+++ The data

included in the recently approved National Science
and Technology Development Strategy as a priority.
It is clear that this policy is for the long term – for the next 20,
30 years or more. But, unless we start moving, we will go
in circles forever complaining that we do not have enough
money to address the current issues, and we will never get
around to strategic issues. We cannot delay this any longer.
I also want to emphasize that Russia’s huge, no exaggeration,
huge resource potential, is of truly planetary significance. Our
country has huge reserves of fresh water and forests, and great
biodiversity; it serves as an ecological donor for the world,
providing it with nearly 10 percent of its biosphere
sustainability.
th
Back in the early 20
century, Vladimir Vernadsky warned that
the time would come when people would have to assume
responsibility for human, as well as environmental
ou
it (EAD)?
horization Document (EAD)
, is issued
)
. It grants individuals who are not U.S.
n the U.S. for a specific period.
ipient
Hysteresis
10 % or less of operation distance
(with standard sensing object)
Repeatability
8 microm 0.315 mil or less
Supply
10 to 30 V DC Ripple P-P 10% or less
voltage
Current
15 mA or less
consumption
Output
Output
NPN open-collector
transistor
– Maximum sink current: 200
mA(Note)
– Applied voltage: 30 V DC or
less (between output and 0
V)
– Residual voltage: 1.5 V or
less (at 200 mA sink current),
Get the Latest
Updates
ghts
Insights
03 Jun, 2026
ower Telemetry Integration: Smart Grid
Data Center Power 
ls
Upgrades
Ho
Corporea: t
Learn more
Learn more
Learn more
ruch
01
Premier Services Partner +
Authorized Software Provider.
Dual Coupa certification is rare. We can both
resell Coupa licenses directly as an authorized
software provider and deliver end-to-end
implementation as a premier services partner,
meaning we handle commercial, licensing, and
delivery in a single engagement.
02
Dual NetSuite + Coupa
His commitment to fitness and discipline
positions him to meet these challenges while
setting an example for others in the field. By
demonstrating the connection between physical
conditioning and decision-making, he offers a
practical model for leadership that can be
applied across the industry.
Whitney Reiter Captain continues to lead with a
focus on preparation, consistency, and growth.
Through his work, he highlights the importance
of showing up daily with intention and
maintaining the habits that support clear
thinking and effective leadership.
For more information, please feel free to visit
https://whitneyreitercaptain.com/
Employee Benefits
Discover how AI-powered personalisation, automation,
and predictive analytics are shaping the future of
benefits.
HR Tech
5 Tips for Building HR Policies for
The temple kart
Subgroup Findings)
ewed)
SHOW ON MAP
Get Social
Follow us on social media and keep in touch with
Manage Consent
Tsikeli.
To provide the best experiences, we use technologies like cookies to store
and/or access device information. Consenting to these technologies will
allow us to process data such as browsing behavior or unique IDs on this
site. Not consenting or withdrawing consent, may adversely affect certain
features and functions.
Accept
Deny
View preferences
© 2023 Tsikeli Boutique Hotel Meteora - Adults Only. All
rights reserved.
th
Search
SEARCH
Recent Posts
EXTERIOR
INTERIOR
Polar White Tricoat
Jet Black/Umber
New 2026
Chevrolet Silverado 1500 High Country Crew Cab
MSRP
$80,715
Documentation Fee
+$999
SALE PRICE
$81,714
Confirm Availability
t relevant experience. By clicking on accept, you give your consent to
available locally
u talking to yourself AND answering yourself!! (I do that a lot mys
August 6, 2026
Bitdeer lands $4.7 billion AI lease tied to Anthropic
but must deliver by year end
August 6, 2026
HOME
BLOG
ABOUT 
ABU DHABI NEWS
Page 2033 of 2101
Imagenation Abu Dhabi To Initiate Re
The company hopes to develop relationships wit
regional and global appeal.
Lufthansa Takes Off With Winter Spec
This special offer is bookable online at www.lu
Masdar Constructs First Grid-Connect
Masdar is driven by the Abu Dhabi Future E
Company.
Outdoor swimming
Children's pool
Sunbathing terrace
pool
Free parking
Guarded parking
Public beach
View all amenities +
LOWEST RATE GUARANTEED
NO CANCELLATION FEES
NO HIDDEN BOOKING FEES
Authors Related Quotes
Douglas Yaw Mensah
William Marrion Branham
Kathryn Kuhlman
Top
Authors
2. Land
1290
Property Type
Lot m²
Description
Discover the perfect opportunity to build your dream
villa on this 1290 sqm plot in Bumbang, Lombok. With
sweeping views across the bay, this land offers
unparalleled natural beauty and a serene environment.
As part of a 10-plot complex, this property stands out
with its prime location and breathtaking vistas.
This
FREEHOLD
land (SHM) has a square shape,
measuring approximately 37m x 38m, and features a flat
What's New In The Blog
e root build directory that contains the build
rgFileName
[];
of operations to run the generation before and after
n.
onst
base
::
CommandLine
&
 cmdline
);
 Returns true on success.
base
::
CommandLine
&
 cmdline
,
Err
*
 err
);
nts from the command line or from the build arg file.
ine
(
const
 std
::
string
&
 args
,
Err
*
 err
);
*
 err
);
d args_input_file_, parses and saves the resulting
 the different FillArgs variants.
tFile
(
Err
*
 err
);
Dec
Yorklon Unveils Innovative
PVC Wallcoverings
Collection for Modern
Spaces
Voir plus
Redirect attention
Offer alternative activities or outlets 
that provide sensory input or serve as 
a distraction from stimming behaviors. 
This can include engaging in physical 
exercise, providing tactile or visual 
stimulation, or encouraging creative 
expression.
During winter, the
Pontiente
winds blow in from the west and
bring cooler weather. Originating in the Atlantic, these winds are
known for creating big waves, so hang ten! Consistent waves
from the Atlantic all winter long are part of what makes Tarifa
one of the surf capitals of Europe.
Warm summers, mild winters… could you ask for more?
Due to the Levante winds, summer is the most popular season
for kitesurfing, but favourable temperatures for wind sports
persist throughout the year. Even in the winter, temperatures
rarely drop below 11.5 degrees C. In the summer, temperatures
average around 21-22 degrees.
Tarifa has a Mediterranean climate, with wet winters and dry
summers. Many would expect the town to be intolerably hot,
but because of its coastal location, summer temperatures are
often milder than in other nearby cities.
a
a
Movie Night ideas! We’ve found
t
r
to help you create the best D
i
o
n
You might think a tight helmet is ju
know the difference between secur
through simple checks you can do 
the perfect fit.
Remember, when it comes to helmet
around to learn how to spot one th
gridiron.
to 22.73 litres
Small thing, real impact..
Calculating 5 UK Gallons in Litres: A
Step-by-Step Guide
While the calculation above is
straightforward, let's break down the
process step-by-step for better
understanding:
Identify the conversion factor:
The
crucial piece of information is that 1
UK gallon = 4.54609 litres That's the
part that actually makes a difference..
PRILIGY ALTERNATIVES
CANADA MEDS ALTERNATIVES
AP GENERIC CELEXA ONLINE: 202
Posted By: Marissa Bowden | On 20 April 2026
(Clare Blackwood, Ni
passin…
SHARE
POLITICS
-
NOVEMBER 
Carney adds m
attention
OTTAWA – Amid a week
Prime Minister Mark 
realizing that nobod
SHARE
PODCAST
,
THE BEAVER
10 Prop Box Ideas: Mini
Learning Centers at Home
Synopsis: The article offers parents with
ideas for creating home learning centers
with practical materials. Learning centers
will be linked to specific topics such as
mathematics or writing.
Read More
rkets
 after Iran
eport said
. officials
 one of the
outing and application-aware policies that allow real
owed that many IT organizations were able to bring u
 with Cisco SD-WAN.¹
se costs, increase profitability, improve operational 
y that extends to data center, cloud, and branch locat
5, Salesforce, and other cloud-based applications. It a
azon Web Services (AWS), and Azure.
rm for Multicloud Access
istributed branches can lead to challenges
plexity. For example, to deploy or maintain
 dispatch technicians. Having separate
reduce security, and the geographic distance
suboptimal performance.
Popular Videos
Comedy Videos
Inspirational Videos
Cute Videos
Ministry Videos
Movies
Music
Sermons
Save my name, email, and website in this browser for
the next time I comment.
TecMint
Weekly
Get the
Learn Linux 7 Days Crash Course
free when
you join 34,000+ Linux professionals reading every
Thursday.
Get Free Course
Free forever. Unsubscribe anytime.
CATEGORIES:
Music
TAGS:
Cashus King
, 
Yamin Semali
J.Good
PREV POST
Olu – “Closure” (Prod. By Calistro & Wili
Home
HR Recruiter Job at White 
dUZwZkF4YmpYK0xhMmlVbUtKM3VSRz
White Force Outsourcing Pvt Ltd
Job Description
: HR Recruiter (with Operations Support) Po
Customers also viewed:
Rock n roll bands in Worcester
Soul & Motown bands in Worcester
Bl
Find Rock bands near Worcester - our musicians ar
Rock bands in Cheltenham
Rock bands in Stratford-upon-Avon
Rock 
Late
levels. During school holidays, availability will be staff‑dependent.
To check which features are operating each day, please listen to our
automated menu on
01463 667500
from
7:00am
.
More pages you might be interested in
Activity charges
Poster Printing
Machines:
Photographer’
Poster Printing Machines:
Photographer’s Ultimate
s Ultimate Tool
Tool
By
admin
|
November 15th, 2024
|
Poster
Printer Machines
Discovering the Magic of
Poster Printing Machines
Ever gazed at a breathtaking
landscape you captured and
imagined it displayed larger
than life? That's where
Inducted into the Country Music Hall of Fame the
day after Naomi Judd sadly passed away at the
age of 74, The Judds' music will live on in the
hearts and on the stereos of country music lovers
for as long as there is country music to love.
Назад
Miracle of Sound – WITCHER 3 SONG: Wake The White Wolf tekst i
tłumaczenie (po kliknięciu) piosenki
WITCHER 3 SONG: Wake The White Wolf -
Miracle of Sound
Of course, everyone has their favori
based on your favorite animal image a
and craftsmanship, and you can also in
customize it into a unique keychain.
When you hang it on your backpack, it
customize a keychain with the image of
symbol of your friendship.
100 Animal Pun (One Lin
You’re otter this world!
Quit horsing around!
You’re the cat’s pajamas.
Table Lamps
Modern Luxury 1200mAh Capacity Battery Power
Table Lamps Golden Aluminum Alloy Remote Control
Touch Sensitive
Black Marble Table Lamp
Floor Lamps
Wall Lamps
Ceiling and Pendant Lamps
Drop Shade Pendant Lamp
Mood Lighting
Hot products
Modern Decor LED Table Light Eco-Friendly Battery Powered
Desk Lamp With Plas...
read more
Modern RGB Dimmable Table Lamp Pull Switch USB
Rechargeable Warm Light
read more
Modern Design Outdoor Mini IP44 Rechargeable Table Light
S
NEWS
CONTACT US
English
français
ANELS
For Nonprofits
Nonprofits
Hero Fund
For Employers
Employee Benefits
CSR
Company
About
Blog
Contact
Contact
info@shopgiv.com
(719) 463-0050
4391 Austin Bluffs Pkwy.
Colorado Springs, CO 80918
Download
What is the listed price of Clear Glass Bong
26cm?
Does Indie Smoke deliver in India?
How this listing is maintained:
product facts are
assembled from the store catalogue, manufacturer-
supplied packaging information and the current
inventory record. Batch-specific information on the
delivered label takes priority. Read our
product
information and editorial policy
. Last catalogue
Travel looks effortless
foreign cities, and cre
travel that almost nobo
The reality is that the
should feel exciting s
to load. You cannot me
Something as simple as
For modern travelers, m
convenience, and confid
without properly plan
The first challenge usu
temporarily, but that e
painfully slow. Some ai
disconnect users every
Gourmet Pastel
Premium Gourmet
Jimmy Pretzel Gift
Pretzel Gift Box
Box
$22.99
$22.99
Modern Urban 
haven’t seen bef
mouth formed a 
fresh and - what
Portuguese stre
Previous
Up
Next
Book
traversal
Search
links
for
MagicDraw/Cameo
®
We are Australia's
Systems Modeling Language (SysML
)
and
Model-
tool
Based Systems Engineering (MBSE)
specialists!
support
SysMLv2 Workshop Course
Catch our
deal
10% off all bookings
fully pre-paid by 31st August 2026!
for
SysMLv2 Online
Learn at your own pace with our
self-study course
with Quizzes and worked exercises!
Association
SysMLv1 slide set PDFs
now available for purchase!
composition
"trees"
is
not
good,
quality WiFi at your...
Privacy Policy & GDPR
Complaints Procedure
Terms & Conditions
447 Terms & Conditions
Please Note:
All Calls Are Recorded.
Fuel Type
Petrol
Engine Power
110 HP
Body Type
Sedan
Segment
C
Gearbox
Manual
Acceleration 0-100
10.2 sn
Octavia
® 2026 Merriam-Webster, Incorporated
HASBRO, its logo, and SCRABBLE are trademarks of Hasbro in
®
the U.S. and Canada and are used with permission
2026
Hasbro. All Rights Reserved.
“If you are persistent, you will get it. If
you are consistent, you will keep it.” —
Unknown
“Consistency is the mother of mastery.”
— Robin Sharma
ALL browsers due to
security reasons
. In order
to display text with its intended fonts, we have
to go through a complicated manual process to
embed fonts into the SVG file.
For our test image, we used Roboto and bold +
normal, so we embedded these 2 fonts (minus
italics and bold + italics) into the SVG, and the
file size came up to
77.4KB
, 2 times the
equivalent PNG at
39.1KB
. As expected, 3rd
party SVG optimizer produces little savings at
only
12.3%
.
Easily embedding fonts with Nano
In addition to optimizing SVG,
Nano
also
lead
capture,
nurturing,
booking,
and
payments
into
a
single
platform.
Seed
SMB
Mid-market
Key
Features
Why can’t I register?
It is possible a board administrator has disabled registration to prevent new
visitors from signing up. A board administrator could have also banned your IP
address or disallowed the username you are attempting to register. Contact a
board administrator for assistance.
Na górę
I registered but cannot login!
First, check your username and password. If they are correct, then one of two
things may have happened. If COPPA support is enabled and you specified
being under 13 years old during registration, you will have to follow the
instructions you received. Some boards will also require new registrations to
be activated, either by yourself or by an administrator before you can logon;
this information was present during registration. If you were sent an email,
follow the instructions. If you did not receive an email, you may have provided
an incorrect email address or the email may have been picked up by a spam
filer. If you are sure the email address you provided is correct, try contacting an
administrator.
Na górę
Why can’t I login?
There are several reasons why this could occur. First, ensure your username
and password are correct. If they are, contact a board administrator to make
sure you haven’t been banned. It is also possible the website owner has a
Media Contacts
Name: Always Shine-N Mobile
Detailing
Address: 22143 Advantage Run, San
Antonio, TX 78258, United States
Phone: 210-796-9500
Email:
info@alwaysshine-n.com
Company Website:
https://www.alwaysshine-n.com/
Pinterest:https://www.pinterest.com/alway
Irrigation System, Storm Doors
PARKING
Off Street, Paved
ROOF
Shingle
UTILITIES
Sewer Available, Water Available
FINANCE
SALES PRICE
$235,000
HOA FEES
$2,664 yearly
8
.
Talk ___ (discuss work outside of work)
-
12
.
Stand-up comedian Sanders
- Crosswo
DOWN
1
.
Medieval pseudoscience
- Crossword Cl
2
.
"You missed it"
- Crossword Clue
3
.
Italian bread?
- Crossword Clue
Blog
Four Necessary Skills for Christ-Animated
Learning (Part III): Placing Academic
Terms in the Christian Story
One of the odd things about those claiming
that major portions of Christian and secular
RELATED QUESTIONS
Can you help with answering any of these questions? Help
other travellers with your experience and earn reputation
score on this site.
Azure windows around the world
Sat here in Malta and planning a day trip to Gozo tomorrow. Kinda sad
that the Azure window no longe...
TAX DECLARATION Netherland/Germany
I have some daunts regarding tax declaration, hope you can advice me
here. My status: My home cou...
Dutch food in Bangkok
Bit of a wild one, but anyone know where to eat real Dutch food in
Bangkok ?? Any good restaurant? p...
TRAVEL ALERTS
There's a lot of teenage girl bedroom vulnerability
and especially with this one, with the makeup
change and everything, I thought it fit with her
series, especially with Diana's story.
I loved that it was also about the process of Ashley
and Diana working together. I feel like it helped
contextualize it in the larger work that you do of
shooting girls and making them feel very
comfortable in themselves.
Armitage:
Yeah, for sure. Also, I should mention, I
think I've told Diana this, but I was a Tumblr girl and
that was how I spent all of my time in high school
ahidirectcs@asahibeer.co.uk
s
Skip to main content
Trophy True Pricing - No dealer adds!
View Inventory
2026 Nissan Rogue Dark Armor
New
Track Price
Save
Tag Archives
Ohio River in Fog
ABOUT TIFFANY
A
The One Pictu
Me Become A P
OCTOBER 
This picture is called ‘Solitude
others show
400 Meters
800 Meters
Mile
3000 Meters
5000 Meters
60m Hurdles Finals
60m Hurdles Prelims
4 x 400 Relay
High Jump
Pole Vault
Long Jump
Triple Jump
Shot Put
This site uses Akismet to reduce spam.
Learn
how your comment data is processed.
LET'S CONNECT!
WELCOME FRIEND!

++++++

Work to be completed: In the entries above, find each line with the word "degrees" and copy it.

Solved problem:
rarely drop below 11.5 degrees C. In the summer, temperatures
average around 21-22 degrees.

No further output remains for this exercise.